Across the listing below, how many lines have the word "among" in them? Provide only the number.

The input Start Marker

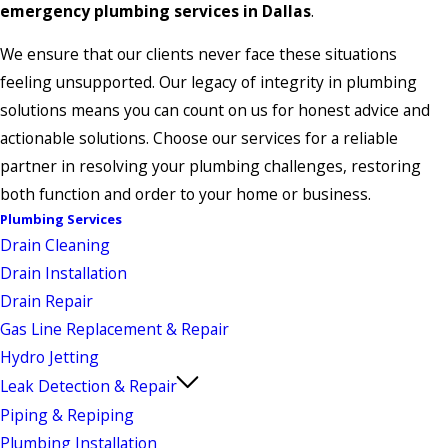
emergency plumbing services in Dallas
.
We ensure that our clients never face these situations
feeling unsupported. Our legacy of integrity in plumbing
solutions means you can count on us for honest advice and
actionable solutions. Choose our services for a reliable
partner in resolving your plumbing challenges, restoring
both function and order to your home or business.
Plumbing Services
Drain Cleaning
Drain Installation
Drain Repair
Gas Line Replacement & Repair
Hydro Jetting
Leak Detection & Repair
Piping & Repiping
Plumbing Installation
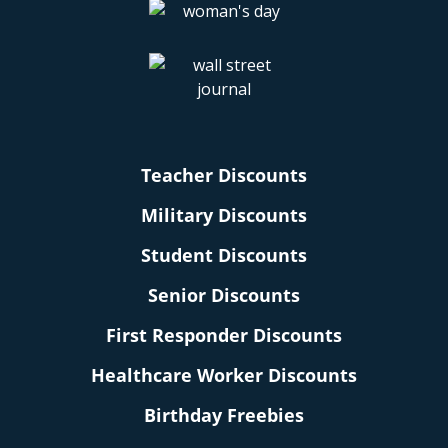
Teacher Discounts
Military Discounts
Student Discounts
Senior Discounts
First Responder Discounts
Healthcare Worker Discounts
Birthday Freebies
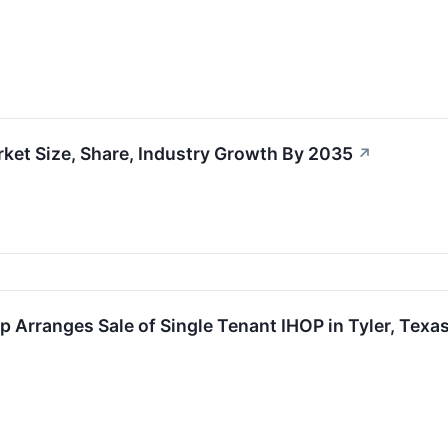
ket Size, Share, Industry Growth By 2035
↗
 Arranges Sale of Single Tenant IHOP in Tyler, Texas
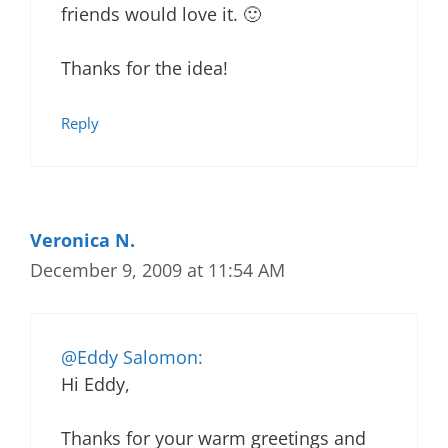
friends would love it. 🙂
Thanks for the idea!
Reply
Veronica N.
December 9, 2009 at 11:54 AM
@Eddy Salomon:
Hi Eddy,
Thanks for your warm greetings and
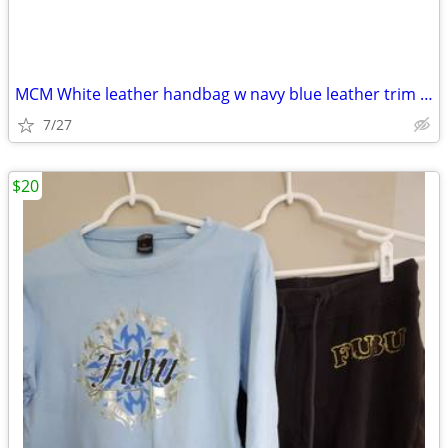
MCM White leather handbag w navy blue leather trim handles interior
7/27
$20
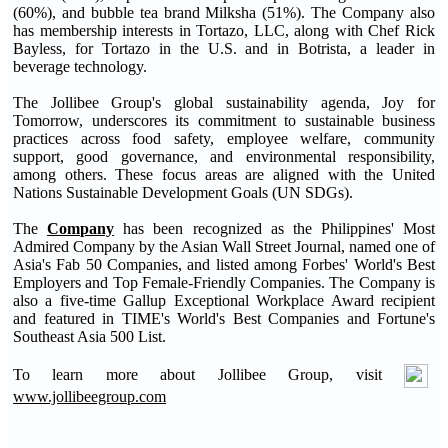
(60%), and bubble tea brand Milksha (51%). The Company also
has membership interests in Tortazo, LLC, along with Chef Rick
Bayless, for Tortazo in the U.S. and in Botrista, a leader in
beverage technology.
The Jollibee Group's global sustainability agenda, Joy for
Tomorrow, underscores its commitment to sustainable business
practices across food safety, employee welfare, community
support, good governance, and environmental responsibility,
among others. These focus areas are aligned with the United
Nations Sustainable Development Goals (UN SDGs).
The
Company
has been recognized as the Philippines' Most
Admired Company by the Asian Wall Street Journal, named one of
Asia's Fab 50 Companies, and listed among Forbes' World's Best
Employers and Top Female-Friendly Companies. The Company is
also a five-time Gallup Exceptional Workplace Award recipient
and featured in TIME's World's Best Companies and Fortune's
Southeast Asia 500 List.
To learn more about Jollibee Group, visit
www.jollibeegroup.com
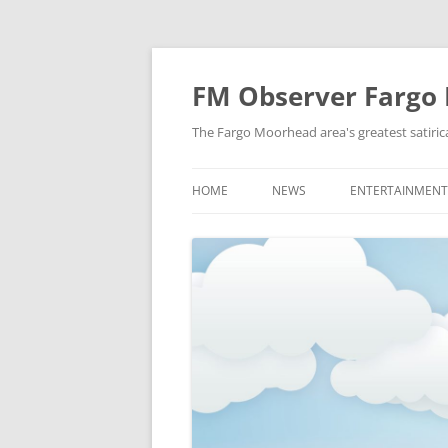
FM Observer Fargo
The Fargo Moorhead area's greatest satirica
HOME
NEWS
ENTERTAINMENT
LOCAL
CELEBRITY
NATIONAL
FASHION & STYL
NEWS OF YORE
FILM
NEWS FROM THE FUTURE
GAMING
STRANGE BUT TRUE
MUSIC
OFFBEAT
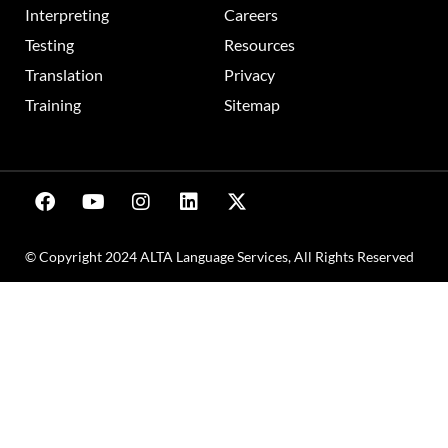
Interpreting
Careers
Testing
Resources
Translation
Privacy
Training
Sitemap
© Copyright 2024 ALTA Language Services, All Rights Reserved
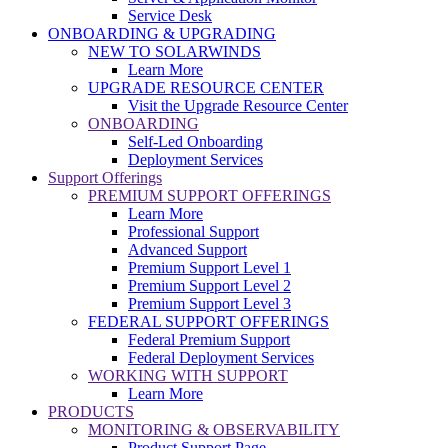
Service Desk
ONBOARDING & UPGRADING
NEW TO SOLARWINDS
Learn More
UPGRADE RESOURCE CENTER
Visit the Upgrade Resource Center
ONBOARDING
Self-Led Onboarding
Deployment Services
Support Offerings
PREMIUM SUPPORT OFFERINGS
Learn More
Professional Support
Advanced Support
Premium Support Level 1
Premium Support Level 2
Premium Support Level 3
FEDERAL SUPPORT OFFERINGS
Federal Premium Support
Federal Deployment Services
WORKING WITH SUPPORT
Learn More
PRODUCTS
MONITORING & OBSERVABILITY
Product Support Page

The input End Marker

> _Result below_
2